Présenté comme « le premier cadre de certification climatique adopté par la France », le label bas-carbone a été lancé par le gouvernement, le 23 avril. Il doit contribuer à l’atteinte des objectifs climatiques de la Stratégie nationale bas carbone (SNBC), notamment celui de zéro émission nette d’ici à 2050. « Cet outil, ce sont des actions concrètes au service de la lutte contre l’effet de serre, et un moyen pour les acteurs publics et privés de s’engager pour le climat en soutenant des initiatives aux effets mesurables. », a salué François de Rugy, ministre de la Transition écologique et solidaire, dans un communiqué.

Permettre la compensation des émissions

Construit (1) par l’Institut de l’économie pour le climat (I4CE), le label bas-carbone s’adresse aux collectivités, citoyens ou entreprises souhaitant soutenir financièrement l’émergence de projets allant dans le sens d’une réduction des émissions, ou de la séquestration du carbone, afin de compenser celles dont ils sont à l’origine. Une demande de plus en plus forte chez les acteurs publiques et privés. Un décret et un arrêté datés du 28 novembre 2018 précisent ses modalités d’application. Depuis leur publication, des « méthodes carbone » ont été travaillées, pour être appliquées aux différentes filières.

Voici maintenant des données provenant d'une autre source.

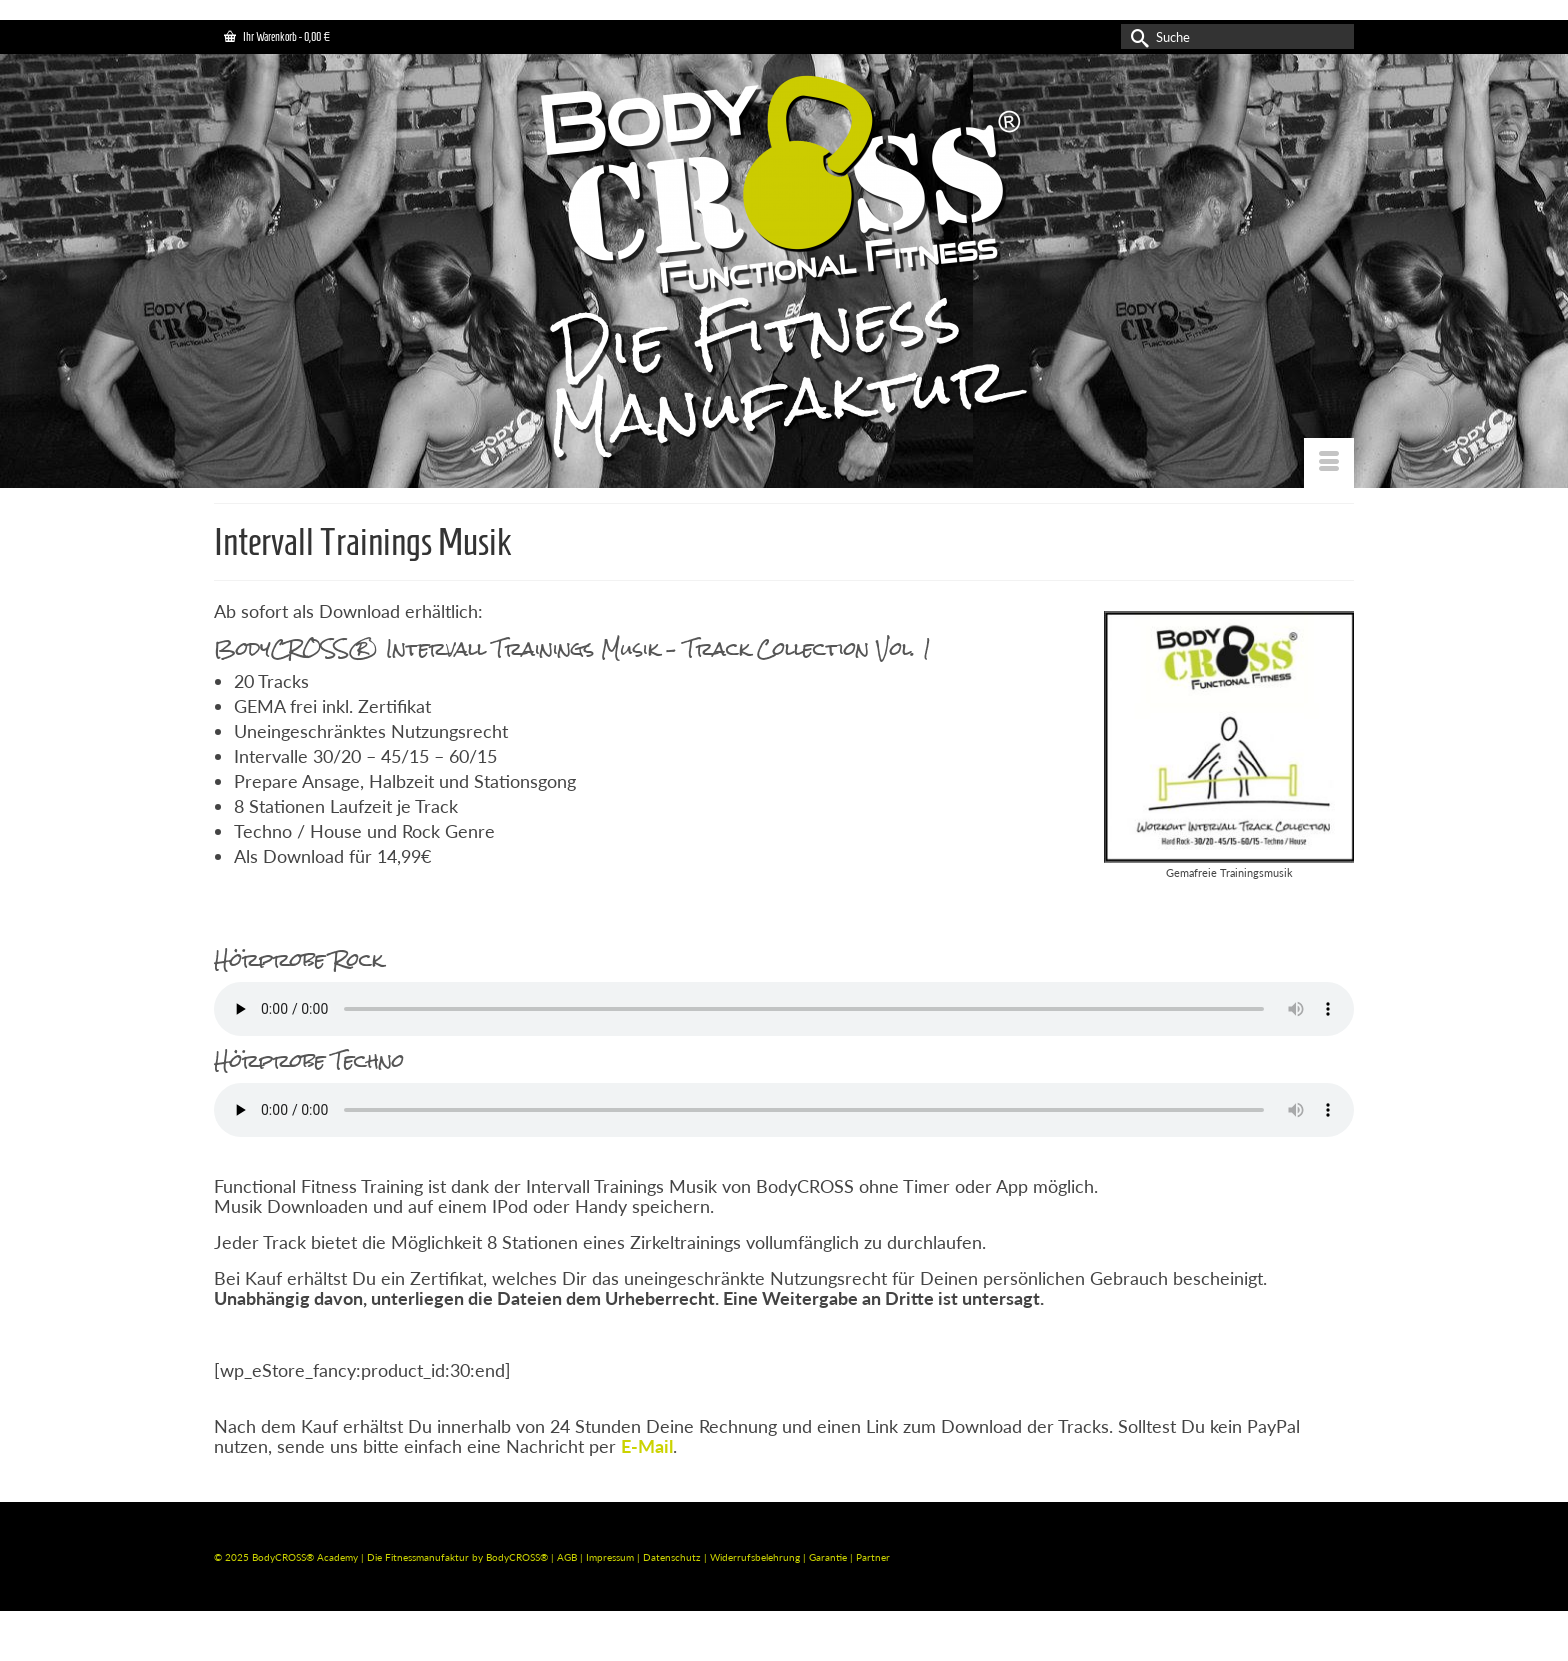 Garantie (829, 1557)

L’agriculture, un potentiel de séquestration du carbone énorme

Le secteur agricole est particulièrement concerné par cette démarche, possédant un fort potentiel de stockage du carbone. « Ce label soutiendra le déploiement, en France, de pratiques agricoles et forestières vertueuses pour le climat, permettant de diminuer les émissions de gaz à effet de serre et d’augmenter les absorptions des puits de carbone indispensables à l’atteinte de la neutralité carbone en 2050 », a déclaré Didier Guillaume, ministre de l’Agriculture. Des projets de terrains pilotes ont été menés pour tester la mise en œuvre du label. C’est le cas notamment de l’Association syndicale libre de gestion des forêts de la Terre de Peyre, en Lozère. Celle-ci a lancé, en 2015, avec le soutien du Groupe La Poste, un projet de reboisement de 36 hectares de pinèdes. Il permettra de séquestrer plusieurs milliers de tonnes de CO2 au cours des prochaines décennies.

(1) Le label a été construit par I4CE, en lien avec de nombreux acteurs : ministère de l’Agriculture, l’Ademe, l’accélérateur de projets EIT Climate-KIC, le Groupement d’intérêts publics, le FEDER du Massif Central, la Poste, leCentre national de la propriété forestière, l’Idele, le Cniel.